Genomic Correlations, Shared Loci, and Drug Targets Between Polycystic Ovary Syndrome and Asthma: Insights From Genome-wide Association Analysis

Abstract

Background: Observational studies have shown an association between polycystic ovary syndrome (PCOS) and asthma-related traits. However, whether this association is genetically driven or arises from observational biases remains unclear.

Methods: This study integrated data from 10 074 PCOS cases and asthma-related traits obtained from the UK Biobank and FinnGen cohorts. Global and local genetic architectures were examined using pleiotropic analysis under the composite null hypothesis, functional mapping and annotation of genetic associations, and fine-mapping credible set analysis. Drug database mining was employed to identify pleiotropic genes as potential therapeutic targets. Tissue and cell enrichment analyses were conducted to uncover shared biological mechanisms.

Results: We identified 3 novel significant genetic loci for asthma subtypes (2 for allergic asthma and 1 for childhood asthma). A positive overall genetic correlation between PCOS and asthma-related traits was observed. We discovered 5 pleiotropic causal regions encompassing 13 genes, with ERBB3 emerging as a potential central gene contributing to the shared pathophysiology of PCOS and asthma-related traits. Additionally, drug repositioning analysis suggested anakinra and artenimol as potential therapeutic candidates for PCOS and asthma comorbidity. The linkage disequilibrium score for the specific expression of genes analysis, along with transcriptome-wide association studies, further identified gene expression patterns at the tissue/cell level in the hypothalamo-pituitary, exocrine/endocrine, respiratory, and urogenital systems.

Conclusion: Our findings provide novel insights into the genetic basis and biological processes underlying the association between PCOS and asthma-related traits, warranting evaluation of whether PCOS-specific asthma risk assessment could improve clinical outcomes.

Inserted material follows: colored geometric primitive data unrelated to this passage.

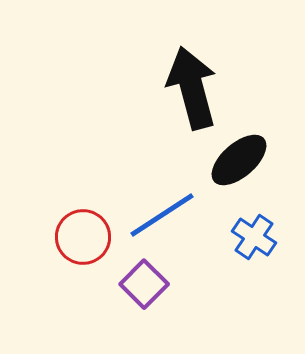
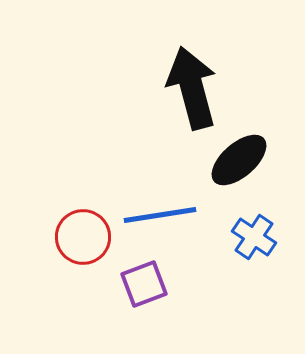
blue line: moved 2 px left; rotated 24 degrees clockwise
purple square: rotated 24 degrees clockwise
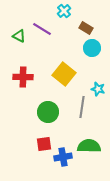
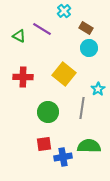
cyan circle: moved 3 px left
cyan star: rotated 24 degrees clockwise
gray line: moved 1 px down
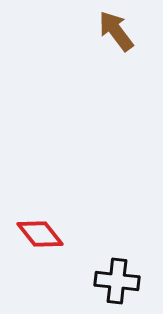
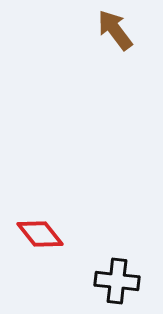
brown arrow: moved 1 px left, 1 px up
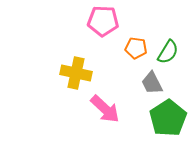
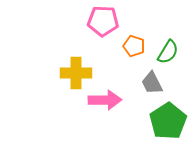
orange pentagon: moved 2 px left, 2 px up; rotated 10 degrees clockwise
yellow cross: rotated 12 degrees counterclockwise
pink arrow: moved 9 px up; rotated 44 degrees counterclockwise
green pentagon: moved 3 px down
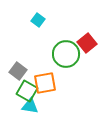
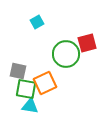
cyan square: moved 1 px left, 2 px down; rotated 24 degrees clockwise
red square: rotated 24 degrees clockwise
gray square: rotated 24 degrees counterclockwise
orange square: rotated 15 degrees counterclockwise
green square: moved 1 px left, 2 px up; rotated 20 degrees counterclockwise
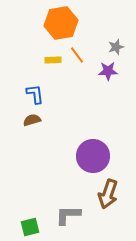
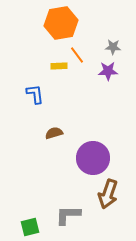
gray star: moved 3 px left; rotated 21 degrees clockwise
yellow rectangle: moved 6 px right, 6 px down
brown semicircle: moved 22 px right, 13 px down
purple circle: moved 2 px down
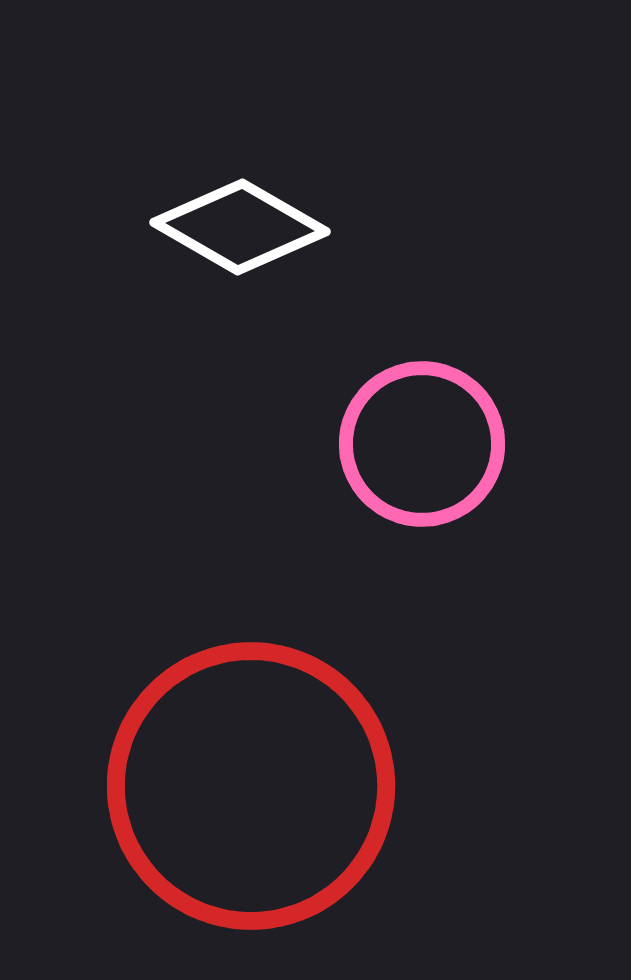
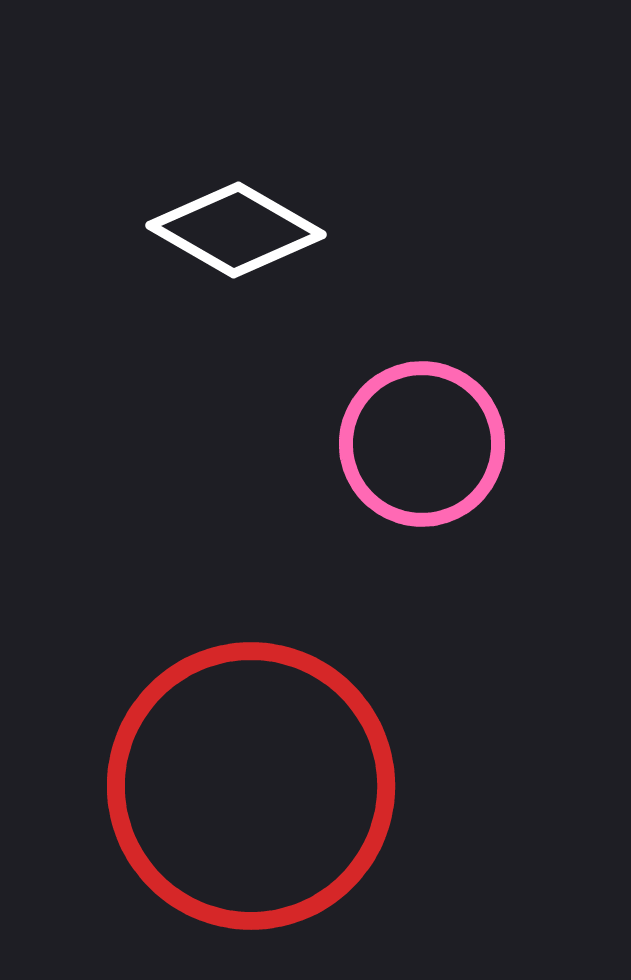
white diamond: moved 4 px left, 3 px down
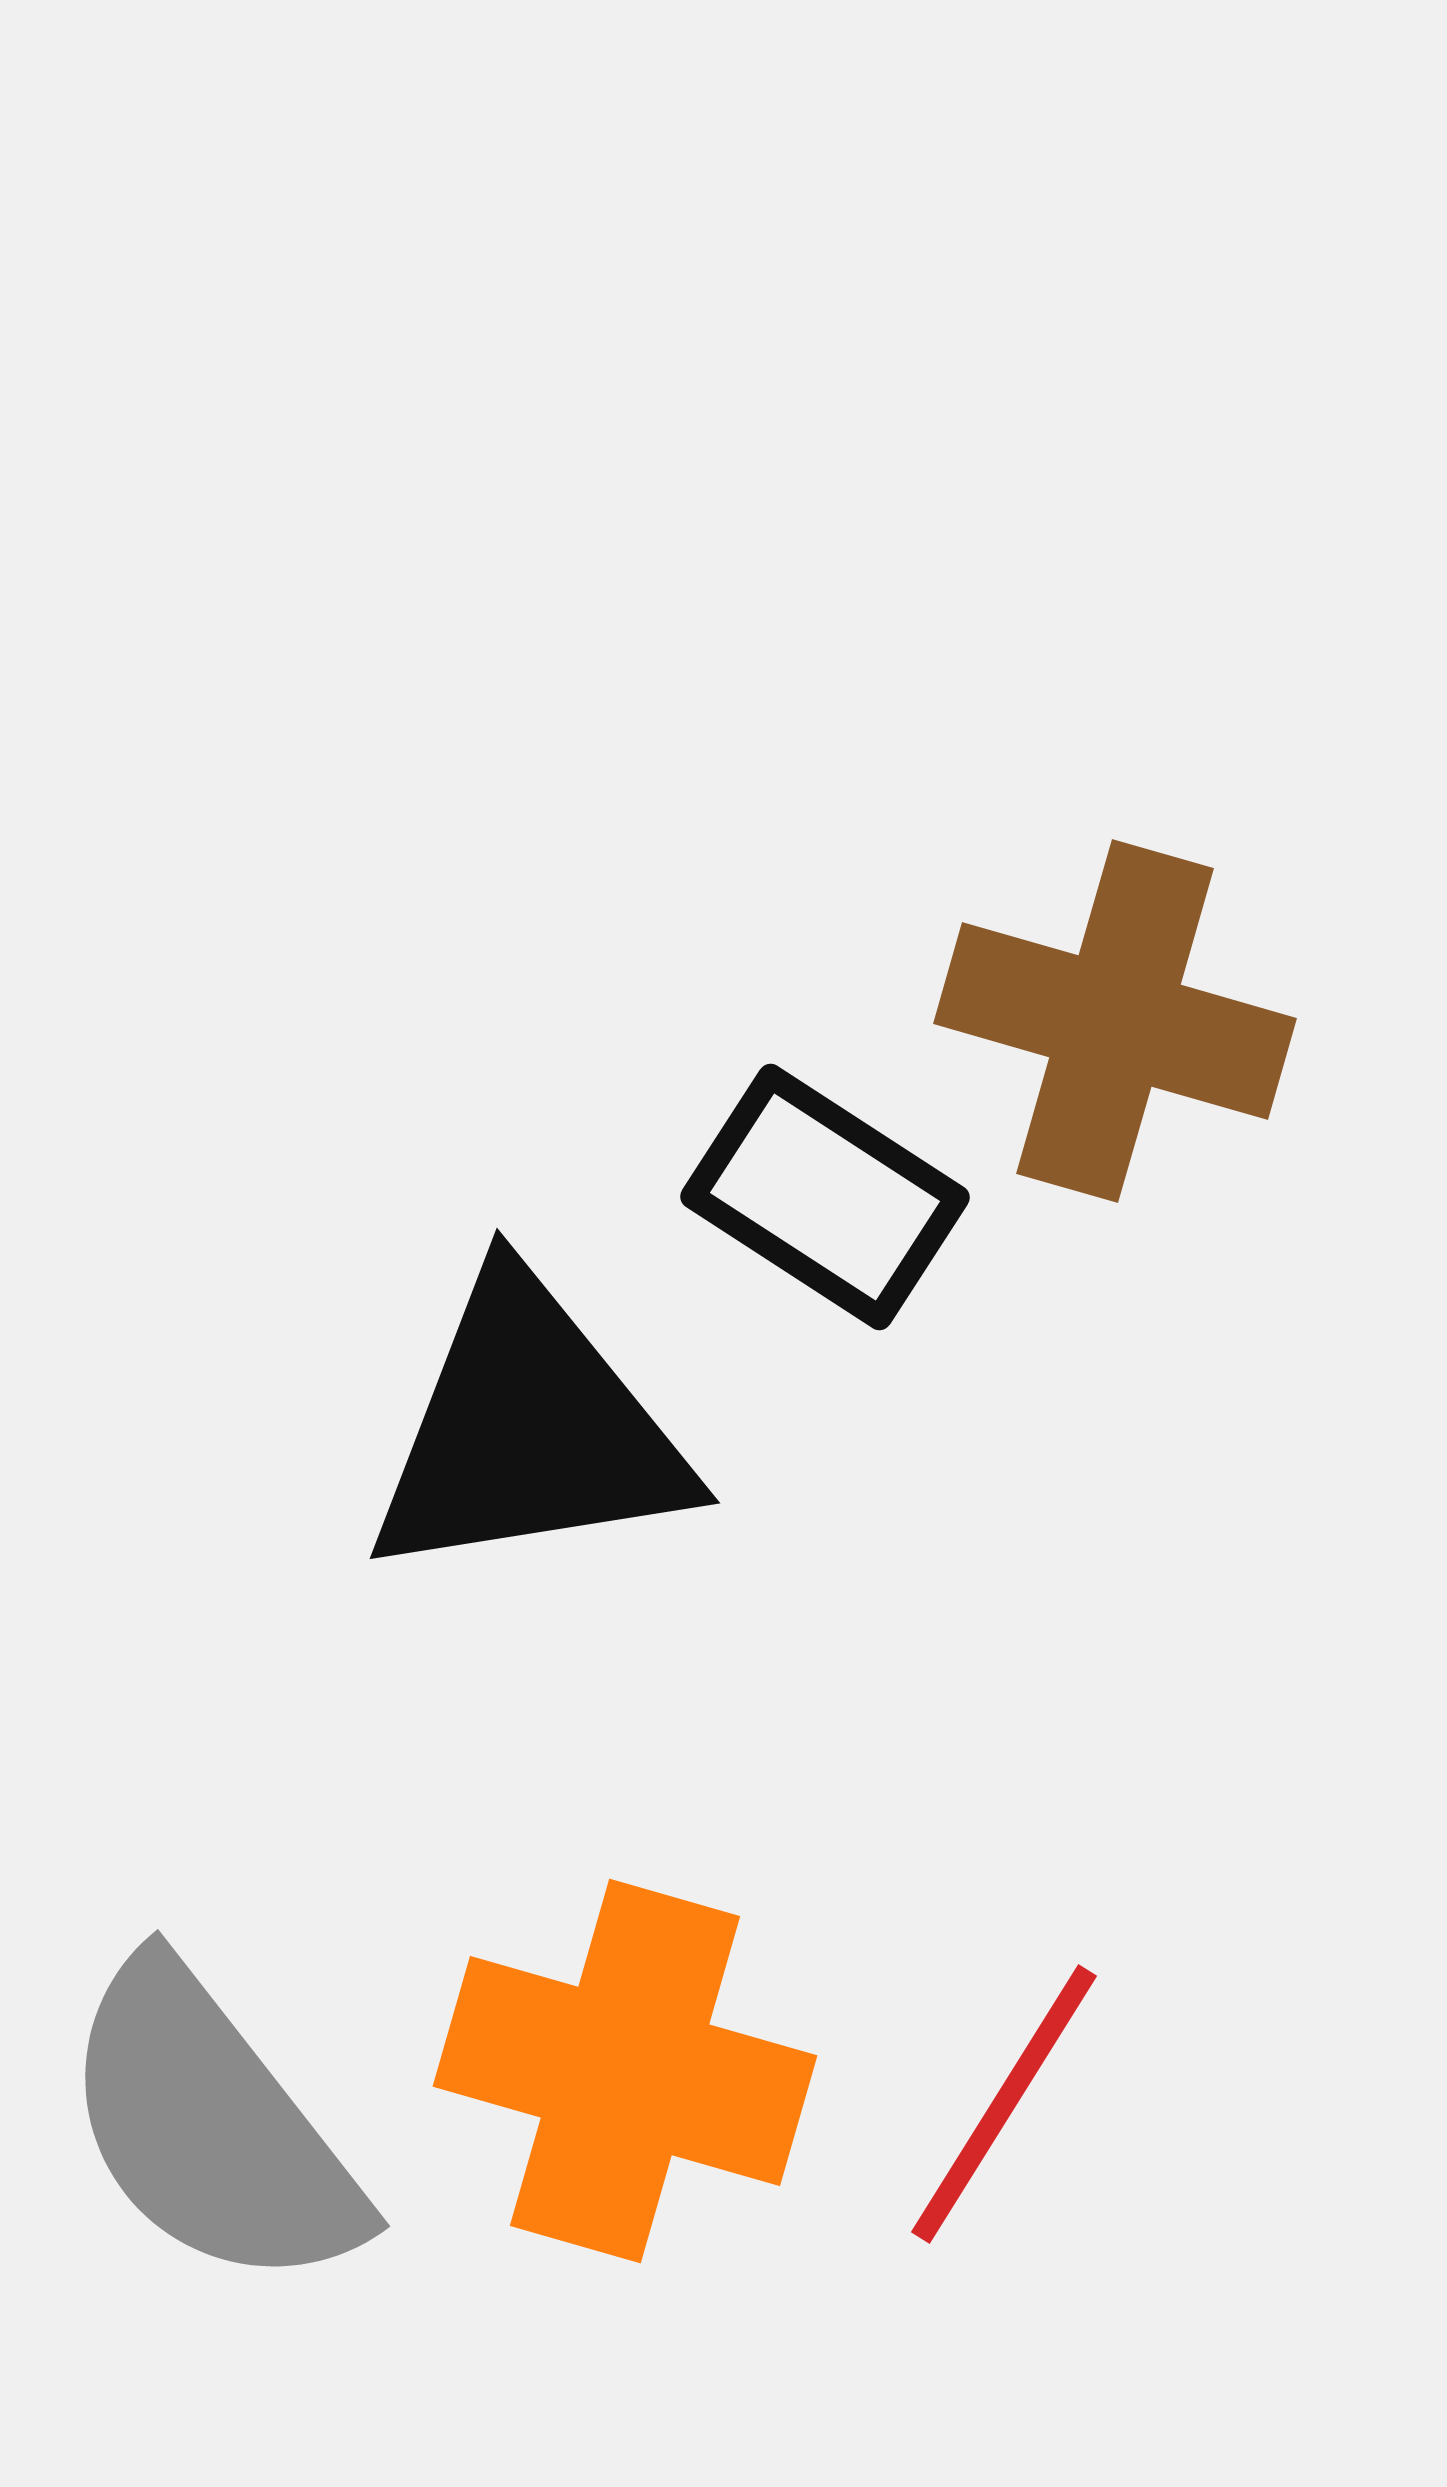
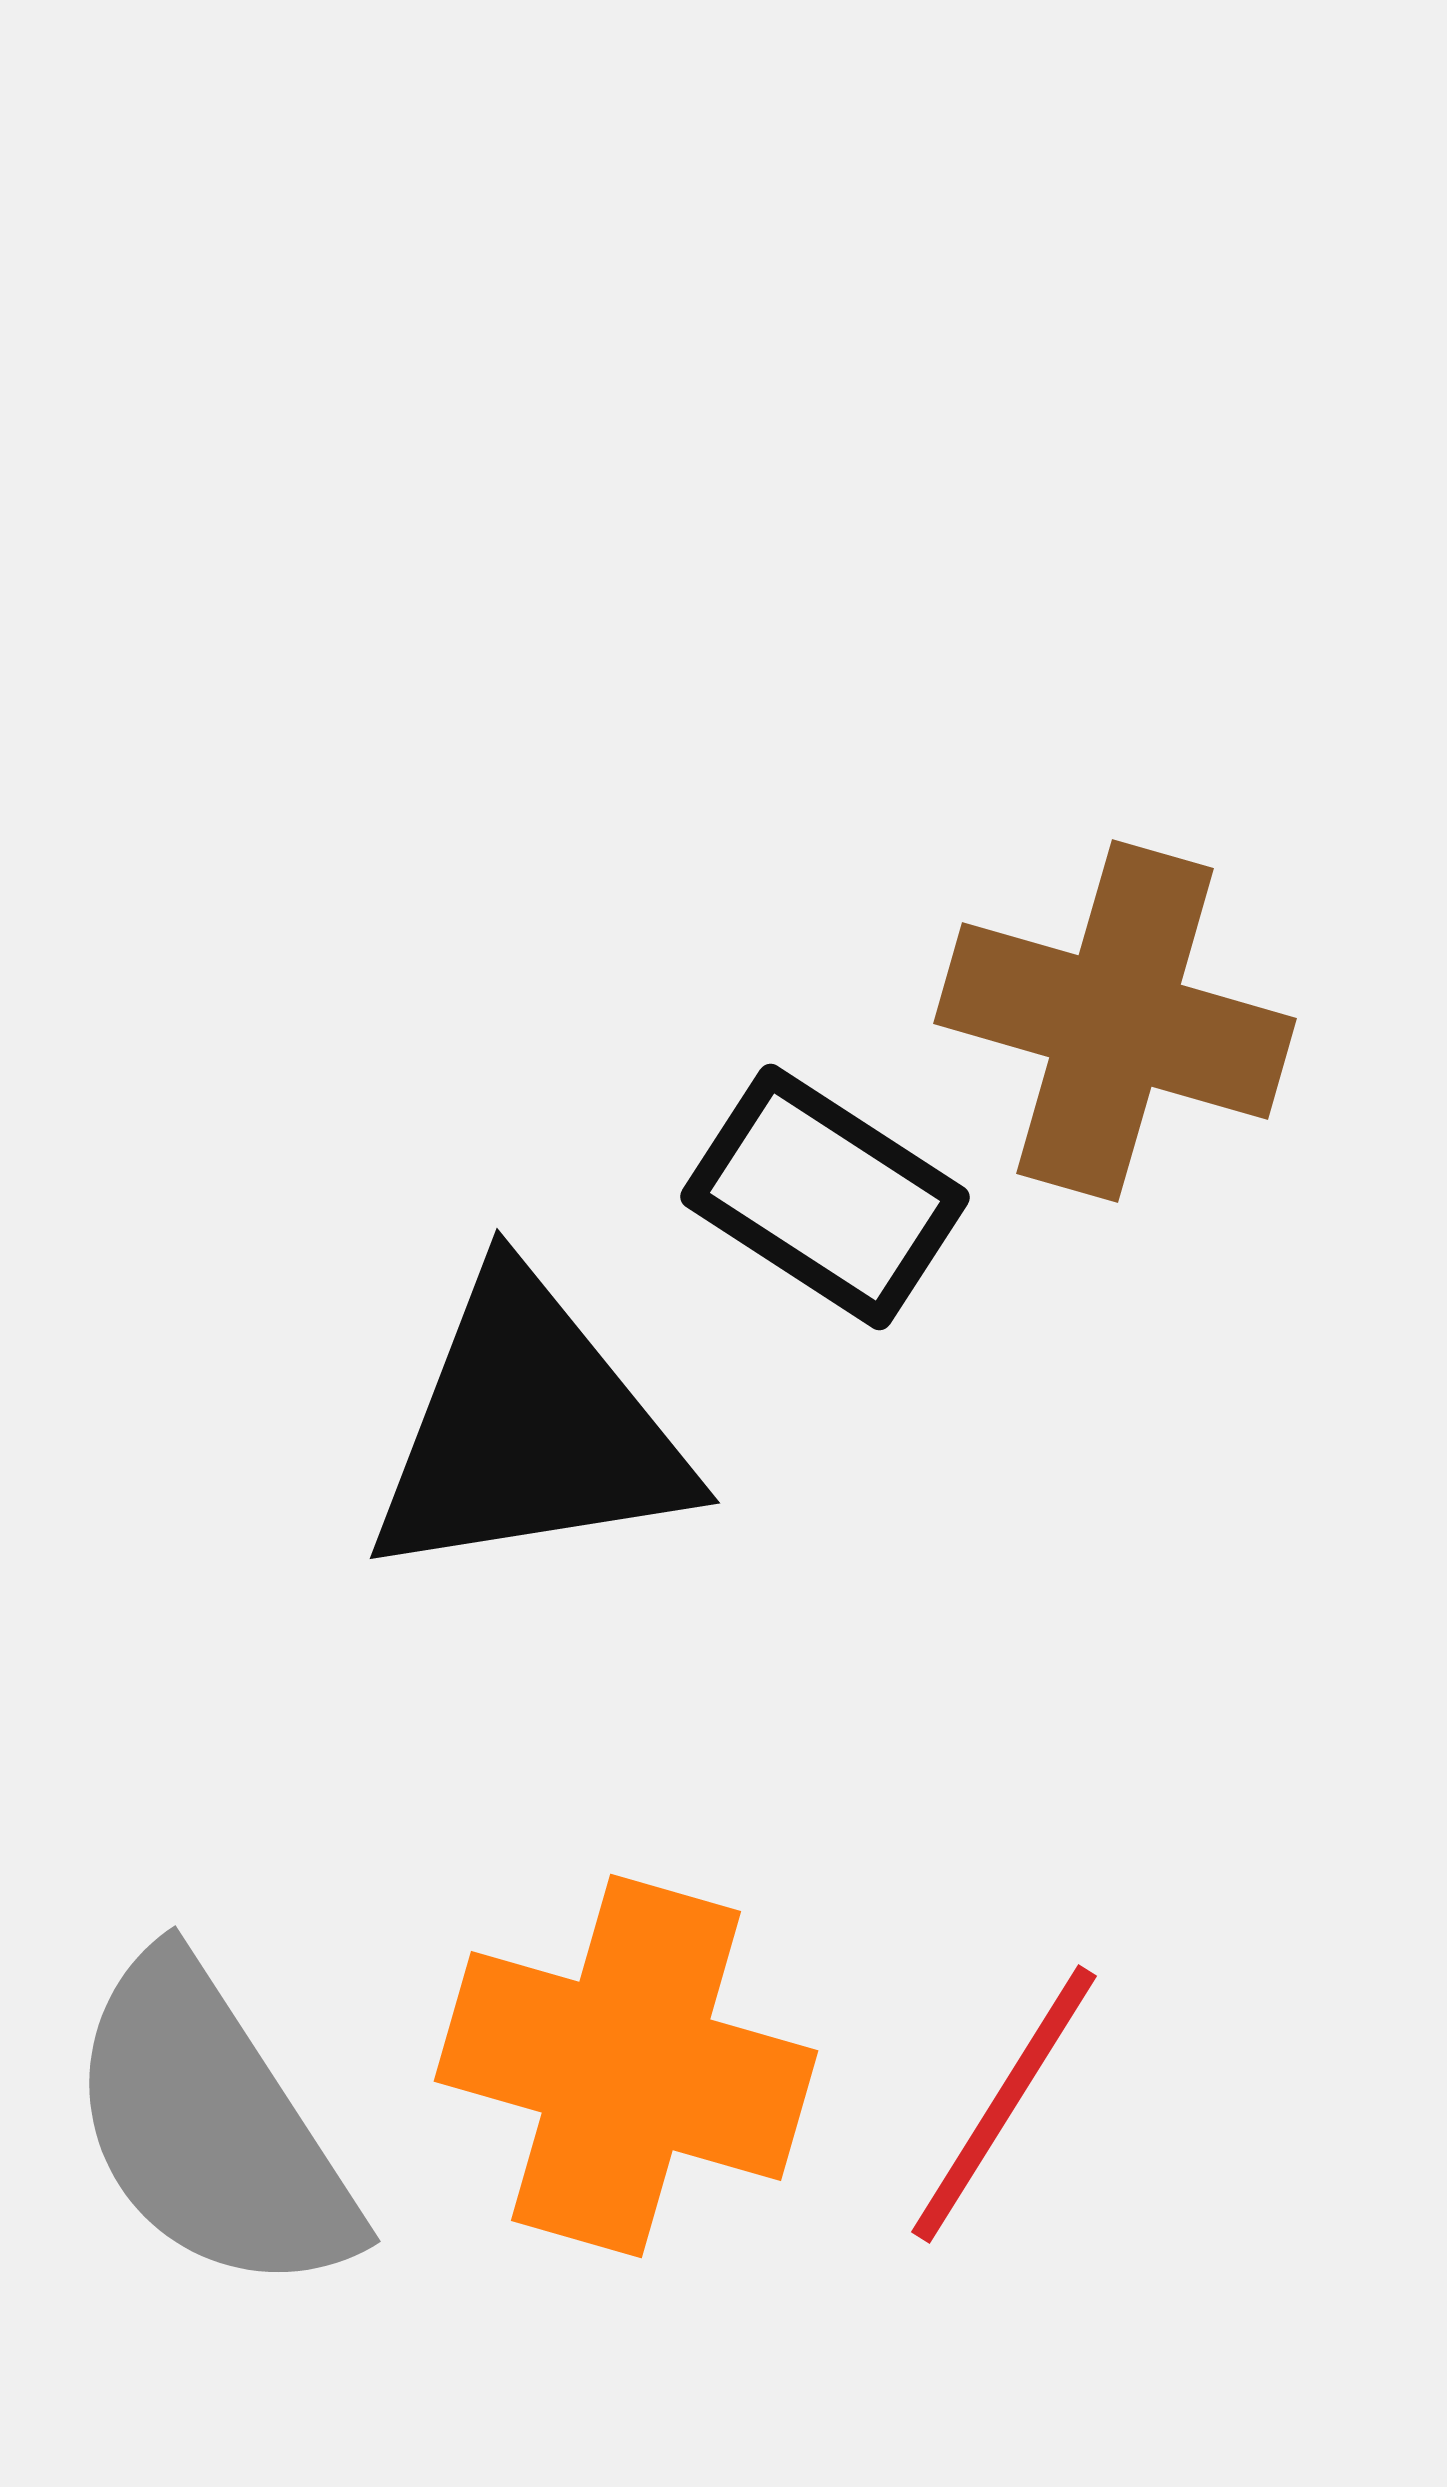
orange cross: moved 1 px right, 5 px up
gray semicircle: rotated 5 degrees clockwise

Keywords: asthma; genetic architecture; genome-wide association studies; polycystic ovary syndrome.

Figure 1.

Overview of the study design. (A) Gwas data sources; (B) Genome-wide association analysis. Abbreviations: HESS, heritability estimation from summary statistics; LDSC-SEG, linkage disequilibrium score regression for the specific expression of genes analysis; PCOS, polycystic ovary syndrome.

Figure 2.

Multilevel enrichment analysis of pleiotropic genes associated with PCOS and asthma. (A) Enrichment of differentially expressed 13 pleiotropic genes across 54 GTEx tissues. The y-axis represents significance as −log10(P-value). Red bars represent significant enrichment after Bonferroni correction for multiple testing. (B) Disease associations of 11 pleiotropic genes reported in the GWAS Catalog. Left panel shows the proportion of overlapping genes in gene sets for each disease/trait. Middle panel displays enrichment significance as −log10(adjusted P-value). Right panel indicates specific overlapping genes. (C) Colocalization analysis of ERBB3 eQTLs across multiple tissues. The x-axis shows −log10(P-value) of colocalization, with higher values indicating stronger evidence of shared causal variants between PCOS/asthma and ERBB3 expression in the respective tissues. Abbreviations: DEG, differentially expressed genes; eQTL, expression quantitative trait loci; GTEx, genotype-tissue expression; GWAS, genome-wide association studies; PCOS, polycystic ovary syndrome.